According to the women’s health advocacy nonprofit Let’s Talk Menopause, approximately 75 million women are in perimenopause, menopause, or post-menopause right now in the U.S.—with 6,000 more women reaching menopause each day.
Dr. Eger stated: “You don’t think about menopause until you are IN menopause, or your mother, your wife, your sister, or your best friend is. It is wonderful to think that our government is financially acknowledging this. Thank you Senator Reed and the co-sponsors of this bill for making this a priority for all of our country.”
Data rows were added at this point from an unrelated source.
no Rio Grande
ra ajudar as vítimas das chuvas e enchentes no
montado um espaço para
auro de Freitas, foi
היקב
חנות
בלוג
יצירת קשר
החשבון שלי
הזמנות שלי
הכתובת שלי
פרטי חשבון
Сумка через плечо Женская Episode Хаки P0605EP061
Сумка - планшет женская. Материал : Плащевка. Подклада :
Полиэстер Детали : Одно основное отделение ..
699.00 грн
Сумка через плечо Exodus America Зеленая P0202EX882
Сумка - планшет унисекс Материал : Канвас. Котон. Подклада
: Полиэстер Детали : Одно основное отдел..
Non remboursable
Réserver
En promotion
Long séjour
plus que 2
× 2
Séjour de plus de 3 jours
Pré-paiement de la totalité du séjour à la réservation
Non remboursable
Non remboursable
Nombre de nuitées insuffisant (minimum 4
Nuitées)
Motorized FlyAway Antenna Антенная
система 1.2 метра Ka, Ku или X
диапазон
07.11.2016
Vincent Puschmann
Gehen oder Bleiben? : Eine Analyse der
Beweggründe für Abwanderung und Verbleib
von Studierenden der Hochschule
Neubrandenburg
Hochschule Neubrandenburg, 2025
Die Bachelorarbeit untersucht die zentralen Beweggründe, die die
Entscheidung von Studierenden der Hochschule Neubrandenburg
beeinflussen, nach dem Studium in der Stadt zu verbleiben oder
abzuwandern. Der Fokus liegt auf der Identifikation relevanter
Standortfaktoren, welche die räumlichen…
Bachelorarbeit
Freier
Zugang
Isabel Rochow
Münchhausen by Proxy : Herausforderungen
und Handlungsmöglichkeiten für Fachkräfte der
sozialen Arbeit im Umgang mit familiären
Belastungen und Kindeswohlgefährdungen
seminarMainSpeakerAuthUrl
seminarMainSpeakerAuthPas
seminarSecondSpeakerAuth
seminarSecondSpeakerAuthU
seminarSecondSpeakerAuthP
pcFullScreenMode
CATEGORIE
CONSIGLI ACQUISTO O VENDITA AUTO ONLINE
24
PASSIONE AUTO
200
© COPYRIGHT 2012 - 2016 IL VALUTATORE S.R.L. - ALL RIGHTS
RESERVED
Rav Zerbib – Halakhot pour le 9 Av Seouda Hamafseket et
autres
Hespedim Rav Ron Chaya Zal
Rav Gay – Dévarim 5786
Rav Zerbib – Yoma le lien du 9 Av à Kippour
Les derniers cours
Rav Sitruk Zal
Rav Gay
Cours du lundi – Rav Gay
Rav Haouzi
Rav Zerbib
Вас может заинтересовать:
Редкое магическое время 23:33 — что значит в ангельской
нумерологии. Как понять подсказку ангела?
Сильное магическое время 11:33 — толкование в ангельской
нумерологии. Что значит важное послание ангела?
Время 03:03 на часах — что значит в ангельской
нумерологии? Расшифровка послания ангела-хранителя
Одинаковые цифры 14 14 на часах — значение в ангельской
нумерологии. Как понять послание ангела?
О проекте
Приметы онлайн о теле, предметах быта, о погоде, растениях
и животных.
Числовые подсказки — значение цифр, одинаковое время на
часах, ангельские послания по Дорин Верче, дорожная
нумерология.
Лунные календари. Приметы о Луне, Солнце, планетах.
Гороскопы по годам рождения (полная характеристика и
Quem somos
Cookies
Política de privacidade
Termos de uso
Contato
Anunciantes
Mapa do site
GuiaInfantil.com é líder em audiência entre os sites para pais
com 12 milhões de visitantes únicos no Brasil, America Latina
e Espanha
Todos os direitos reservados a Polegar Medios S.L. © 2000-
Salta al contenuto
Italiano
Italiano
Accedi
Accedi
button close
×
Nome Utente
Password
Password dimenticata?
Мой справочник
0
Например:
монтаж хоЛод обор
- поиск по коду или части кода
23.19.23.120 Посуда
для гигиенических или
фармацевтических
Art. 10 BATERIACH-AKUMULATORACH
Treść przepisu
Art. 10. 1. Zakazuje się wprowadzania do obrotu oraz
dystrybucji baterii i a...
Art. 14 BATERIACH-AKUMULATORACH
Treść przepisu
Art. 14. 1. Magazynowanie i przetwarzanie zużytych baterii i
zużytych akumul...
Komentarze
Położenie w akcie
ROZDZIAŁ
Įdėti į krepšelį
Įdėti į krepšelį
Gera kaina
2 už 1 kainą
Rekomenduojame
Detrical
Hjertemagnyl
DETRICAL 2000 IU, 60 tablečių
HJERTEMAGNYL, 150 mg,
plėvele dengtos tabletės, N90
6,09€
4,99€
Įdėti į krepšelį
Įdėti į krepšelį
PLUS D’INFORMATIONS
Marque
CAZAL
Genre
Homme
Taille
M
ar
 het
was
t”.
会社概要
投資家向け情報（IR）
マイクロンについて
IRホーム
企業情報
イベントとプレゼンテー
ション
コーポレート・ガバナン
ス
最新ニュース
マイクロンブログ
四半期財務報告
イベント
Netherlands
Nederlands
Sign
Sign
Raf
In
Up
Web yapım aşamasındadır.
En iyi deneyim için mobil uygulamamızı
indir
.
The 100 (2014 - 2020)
“At Providence Community Health Centers, our patients face disproportionately greater challenges -- they are poorer, sicker, and encounter significant barriers to receiving the care they need compared to the state's average,” said Stephanie Avila, Certified Nurse Midwife and Title X Clinical Program Coordinator at Providence Community Health Centers. “Given the cardiovascular, bone density, brain health and mood implications, we have before us an opportunity to create broad, comprehensive health improvements by advancing research and training in this area. It is short sighted to see menopause as only a ‘GYN’ issue. This is an issue of much needed healthcare.”
In March, the Biden-Harris Administration issued an Executive Order creating the White House Women’s Health Research Initiative to better address the long-standing gap of women’s issues in medical research. It includes a call for greater investment in women’s mid-life and menopause research.
The first $500 million of that commitment was made last month, with the U.S. Department of Defense investing half a billion dollars to research medical issues that disproportionately affect women in military service and improve care for female service members, veterans, spouses, dependents and family caregivers.
The Advancing Menopause Care and Mid-Life Women’s Health Act was introduced by U.S. Senator Patty Murray (D-WA), Chair of the Senate Appropriations Committee. In addition to Murray and Reed, the bipartisan bill is also cosponsored by U.S. Senators Lisa Murkowski (R-AK), Tammy Baldwin (D-WI), Laphonza Butler (D-CA), Susan Collins (R-ME), Mazie Hirono (D-HI), Amy Klobuchar (D-MN), Shelley Moore Capito (R-WV), Maria Cantwell (D-WA), Catherine Cortez Masto (D-NV), Tammy Duckworth (D-IL), Kirsten Gillibrand (D-NY), Maggie Hassan (D-NH), Jacky Rosen (D-NV), Jeanne Shaheen (D-NH), Tina Smith (D-MN), Debbie Stabenow (D-MI), Kyrsten Sinema (I-AZ), Cory Booker (D-NJ) and John Hickenlooper (D-CO).